The case dates back to 2009: The Palestinian residents of the village of Ein Yabrud, southeast of Ofra, petitioned the High Court to have the plant razed, claiming it was illegally built on their land.
Dying olive trees (Photo: Tomer Pratt)
Pending a final ruling, the petitioners asked the court to suspend the plant's operations. The petition was filed by Attorney Michael Sfard via the Yesh Din Human Rights group.
The court granted the petition, but Supreme Court President Dorit Beinish noted that "The plant was meant to treat the sewage produced in Ofra and prevent it from flowing onto the agricultural land in the area, untreated. Without such treatment, the State says the sewage may contaminate the area's underground aquifer."
Recently, the American Consulate in Jerusalem found itself inadvertently embroiled in the conflict, when several consulate delegates attempted to visit the plant, to prepare security arrangement ahead of a high ranking diplomat's visit – but were barred from the premises.
The American Consulate in Jerusalem is an independent diplomatic mission that coordinates between Israel and the Palestinian Authority and operates independently from the US Embassy in Tel Aviv, answering directly to the State Department in Washington.
The Shomron Municipal Association for the Environment, which operates by proxy of the Environmental Protection Ministry, said that the visit was not scheduled. SMAE director Aryeh Meir said that since the visit was not duly coordinated with the IDF and the Civil Administration, the delegates were not allowed onto the premises.
SMAE further claimed that the consulate's plan to visit the plant was meant to hinder its operations. "I find it unacceptable that they arrived at the plant without coordinating the visit," Meir said.

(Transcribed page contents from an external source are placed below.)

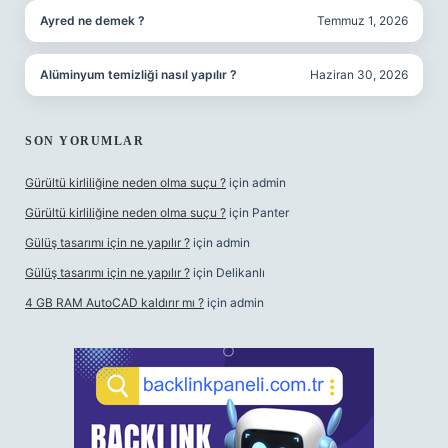
Ayred ne demek ?
Temmuz 1, 2026
Alüminyum temizliği nasıl yapılır ?
Haziran 30, 2026
SON YORUMLAR
Gürültü kirliliğine neden olma suçu ?
için
admin
Gürültü kirliliğine neden olma suçu ?
için
Panter
Gülüş tasarımı için ne yapılır ?
için
admin
Gülüş tasarımı için ne yapılır ?
için
Delikanlı
4 GB RAM AutoCAD kaldırır mı ?
için
admin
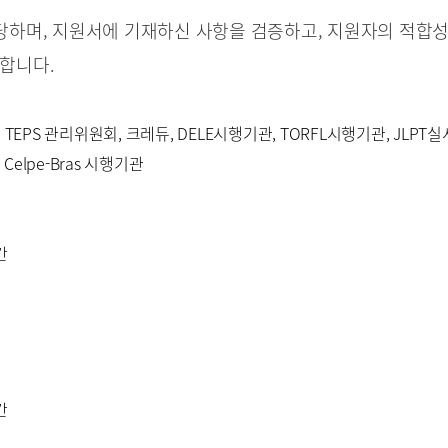
하며, 지원서에 기재하신 사항을 검증하고, 지원자의 적합성 
합니다.
TEPS 관리위원회, 크레듀, DELE시행기관, TORFL시행기관, JLPT
Celpe-Bras 시행기관
간
간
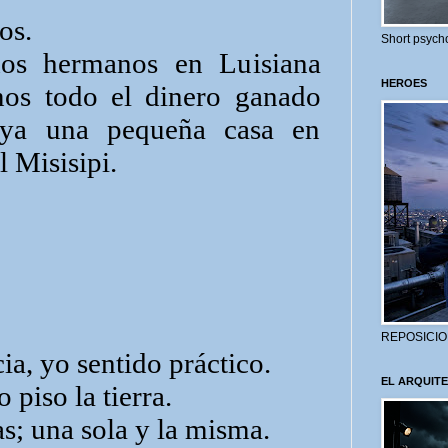
os.
Short psycho
dos hermanos en Luisiana
HEROES
mos todo el dinero ganado
uya una pequeña casa en
l Misisipi.
REPOSICIO
a, yo sentido práctico.
EL ARQUITE
 piso la tierra.
; una sola y la misma.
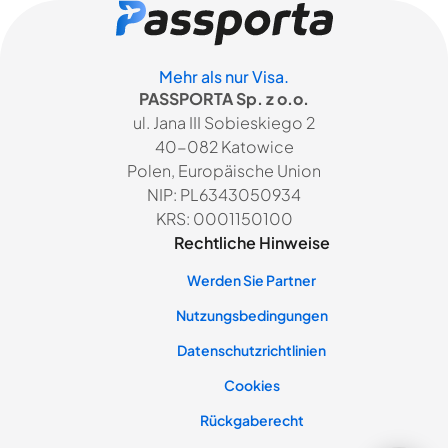
Mehr als nur Visa.
PASSPORTA Sp. z o.o.
ul. Jana III Sobieskiego 2
40-082 Katowice
Polen, Europäische Union
NIP: PL6343050934
KRS: 0001150100
Rechtliche Hinweise
Werden Sie Partner
Nutzungsbedingungen
Datenschutzrichtlinien
Cookies
Rückgaberecht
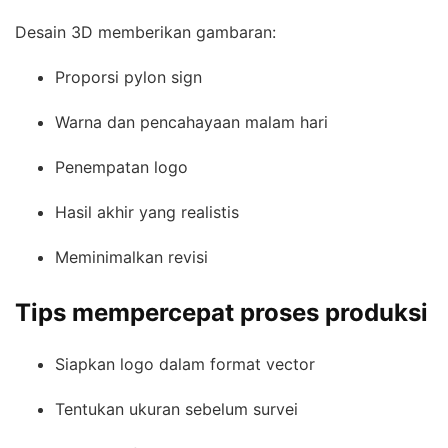
Desain 3D memberikan gambaran:
Proporsi pylon sign
Warna dan pencahayaan malam hari
Penempatan logo
Hasil akhir yang realistis
Meminimalkan revisi
Tips mempercepat proses produksi
Siapkan logo dalam format vector
Tentukan ukuran sebelum survei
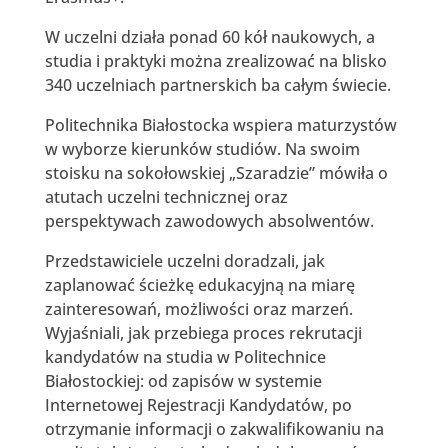
W uczelni działa ponad 60 kół naukowych, a
studia i praktyki można zrealizować na blisko
340 uczelniach partnerskich ba całym świecie.
Politechnika Białostocka wspiera maturzystów
w wyborze kierunków studiów. Na swoim
stoisku na sokołowskiej „Szaradzie” mówiła o
atutach uczelni technicznej oraz
perspektywach zawodowych absolwentów.
Przedstawiciele uczelni doradzali, jak
zaplanować ścieżkę edukacyjną na miarę
zainteresowań, możliwości oraz marzeń.
Wyjaśniali, jak przebiega proces rekrutacji
kandydatów na studia w Politechnice
Białostockiej: od zapisów w systemie
Internetowej Rejestracji Kandydatów, po
otrzymanie informacji o zakwalifikowaniu na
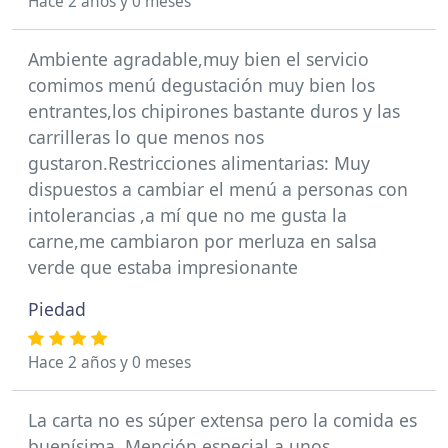
Hace 2 años y 0 meses
Ambiente agradable,muy bien el servicio
comimos menú degustación muy bien los
entrantes,los chipirones bastante duros y las
carrilleras lo que menos nos
gustaron.Restricciones alimentarias: Muy
dispuestos a cambiar el menú a personas con
intolerancias ,a mí que no me gusta la
carne,me cambiaron por merluza en salsa
verde que estaba impresionante
Piedad
Hace 2 años y 0 meses
La carta no es súper extensa pero la comida es
buenísima. Mención especial a unos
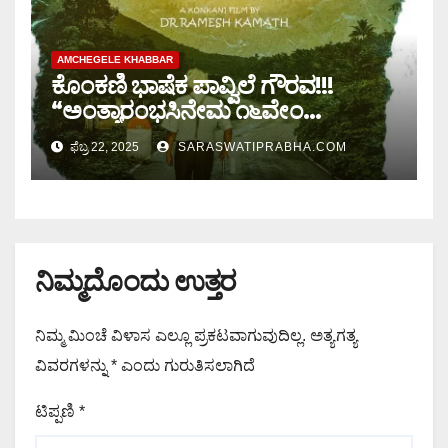
AMCHEGELE KHABBAR
ಕೊಂಕಣಿ ಭಾಷೆಕ ಪಾವ್ವಿಲೆ ಗೌರವ!!!
“ಅಂತ್ಯಾರಂಭಸಿನೇಮ ೧೬ವೇಂ
ಬೆಂಗಳೂರು ಅಂತರರಾಷ್ಟ್ರೀಯ
ಫೆಬ್ರ 22, 2025
SARASWATIPRABHA.COM
ಚಲನಚಿತ್ರೋತ್ಸವಾಂತು ಭಾಗಿ
ನಿಮ್ಮದೊಂದು ಉತ್ತರ
ನಿಮ್ಮ ಮಿಂಚೆ ವಿಳಾಸ ಎಲ್ಲೂ ಪ್ರಕಟವಾಗುವುದಿಲ್ಲ.
ಅತ್ಯಗತ್ಯ
ವಿವರಗಳನ್ನು
*
ಎಂದು ಗುರುತಿಸಲಾಗಿದೆ
ಟಿಪ್ಪಣಿ
*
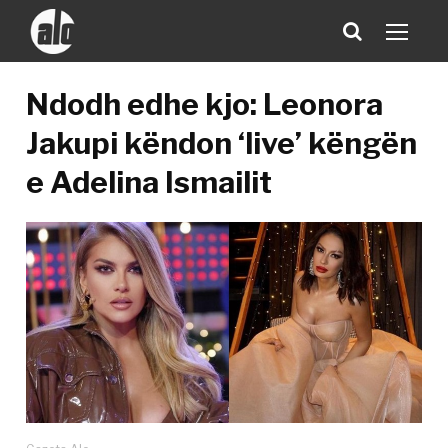
Ndodh edhe kjo: Leonora
Jakupi këndon ‘live’ këngën
e Adelina Ismailit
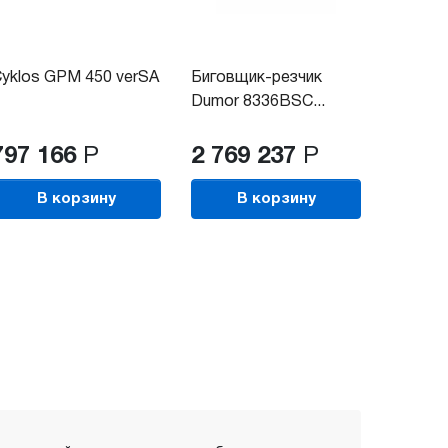
yklos GPM 450 verSA
Биговщик-резчик
Dumor 8336BSC...
797 166
Р
2 769 237
Р
В корзину
В корзину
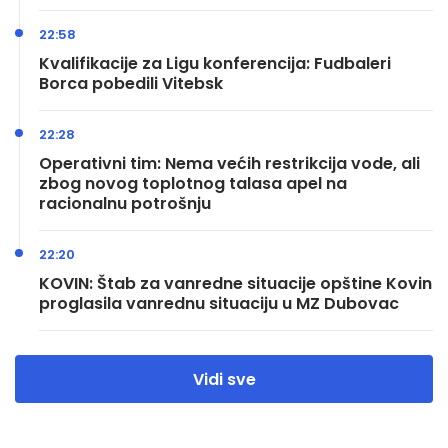
22:58
Kvalifikacije za Ligu konferencija: Fudbaleri
Borca pobedili Vitebsk
22:28
Operativni tim: Nema većih restrikcija vode, ali
zbog novog toplotnog talasa apel na
racionalnu potrošnju
22:20
KOVIN: Štab za vanredne situacije opštine Kovin
proglasila vanrednu situaciju u MZ Dubovac
Vidi sve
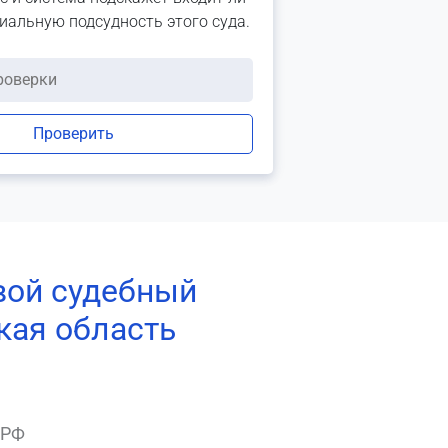
риальную подсудность этого суда.
Проверить
вой судебный
кая область
 РФ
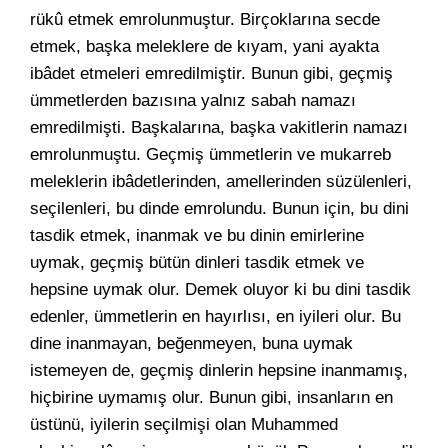
rükû etmek emrolunmuştur. Birçoklarına secde
etmek, başka meleklere de kıyam, yani ayakta
ibâdet etmeleri emredilmiştir. Bunun gibi, geçmiş
ümmetlerden bazısına yalnız sabah namazı
emredilmişti. Başkalarına, başka vakitlerin namazı
emrolunmuştu. Geçmiş ümmetlerin ve mukarreb
meleklerin ibâdetlerinden, amellerinden süzülenleri,
seçilenleri, bu dinde emrolundu. Bunun için, bu dini
tasdik etmek, inanmak ve bu dinin emirlerine
uymak, geçmiş bütün dinleri tasdik etmek ve
hepsine uymak olur. Demek oluyor ki bu dini tasdik
edenler, ümmetlerin en hayırlısı, en iyileri olur. Bu
dine inanmayan, beğenmeyen, buna uymak
istemeyen de, geçmiş dinlerin hepsine inanmamış,
hiçbirine uymamış olur. Bunun gibi, insanların en
üstünü, iyilerin seçilmişi olan Muhammed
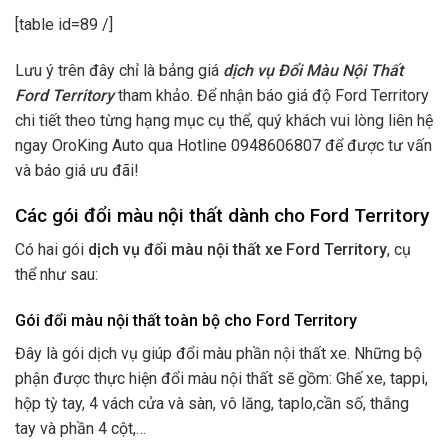
[table id=89 /]
Lưu ý trên đây chỉ là bảng giá
dịch vụ Đổi Màu Nội Thất
Ford Territory
tham khảo. Để nhận báo giá độ Ford Territory
chi tiết theo từng hạng mục cụ thể, quý khách vui lòng liên hệ
ngay OroKing Auto qua Hotline 0948606807 để được tư vấn
và báo giá ưu đãi!
Các gói đổi màu nội thất dành cho Ford Territory
Có hai gói
dịch vụ đổi màu nội thất xe Ford Territory
, cụ
thể như sau:
Gói đổi màu nội thất toàn bộ cho Ford Territory
Đây là gói dịch vụ giúp đổi màu phần nội thất xe. Những bộ
phận được thực hiện đổi màu nội thất sẽ gồm: Ghế xe, tappi,
hộp tỳ tay, 4 vách cửa và sàn, vô lăng, taplo,cần số, thắng
tay và phần 4 cột,…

"There are elements who are trying to sabotage any attempt to prevent environmental damage in Samaria out of fear of any cooperation with Israel. The number of environmental hazards here is unparalleled," he said.
"I have no idea why consulate officials arrived at the plant, but Ofra had no right to stop them from entering the plant," Sfard said. "Everyone has the right to visit the plant, just like anyone can choose to sit in a café."
The American Consulate said that they were looking into the incident.